§ **Task item**
Would you copy the records exactly, leaving the pictures out?

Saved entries
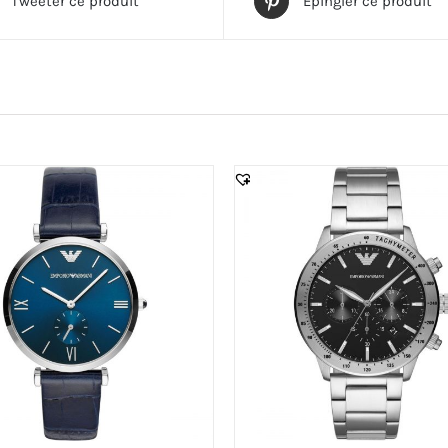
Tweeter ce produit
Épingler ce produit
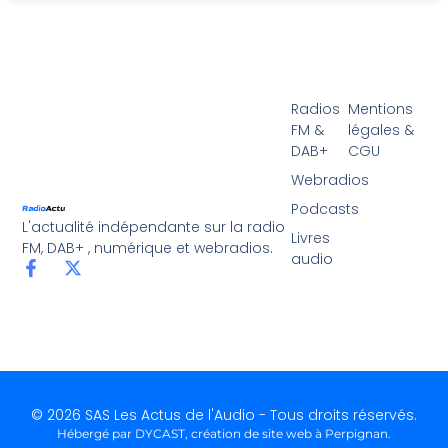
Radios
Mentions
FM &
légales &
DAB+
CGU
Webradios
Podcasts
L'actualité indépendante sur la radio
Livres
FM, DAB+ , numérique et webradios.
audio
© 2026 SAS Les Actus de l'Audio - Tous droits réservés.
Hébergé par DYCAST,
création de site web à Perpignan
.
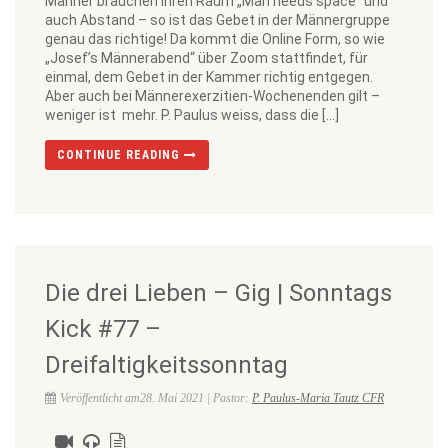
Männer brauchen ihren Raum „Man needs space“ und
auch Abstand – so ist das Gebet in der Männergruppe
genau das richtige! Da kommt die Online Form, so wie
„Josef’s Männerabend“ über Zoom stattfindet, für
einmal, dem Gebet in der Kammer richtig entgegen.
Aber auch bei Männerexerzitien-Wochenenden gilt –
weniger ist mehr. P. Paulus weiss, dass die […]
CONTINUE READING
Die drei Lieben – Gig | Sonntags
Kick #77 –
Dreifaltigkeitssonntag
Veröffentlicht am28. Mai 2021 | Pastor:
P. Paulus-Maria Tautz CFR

§ **Response box**
Tweeter ce produit
Épingler ce produit
Radios
Mentions
FM &
légales &
DAB+
CGU
Webradios
Podcasts
L'actualité indépendante sur la radio
Livres
FM, DAB+ , numérique et webradios.
audio
© 2026 SAS Les Actus de l'Audio - Tous droits réservés.
Hébergé par DYCAST,
création de site web à Perpignan
.
Männer brauchen ihren Raum „Man needs space“ und
auch Abstand – so ist das Gebet in der Männergruppe
genau das richtige! Da kommt die Online Form, so wie
„Josef’s Männerabend“ über Zoom stattfindet, für
einmal, dem Gebet in der Kammer richtig entgegen.
Aber auch bei Männerexerzitien-Wochenenden gilt –
weniger ist mehr. P. Paulus weiss, dass die […]
CONTINUE READING
Die drei Lieben – Gig | Sonntags
Kick #77 –
Dreifaltigkeitssonntag
Veröffentlicht am28. Mai 2021 | Pastor:
P. Paulus-Maria Tautz CFR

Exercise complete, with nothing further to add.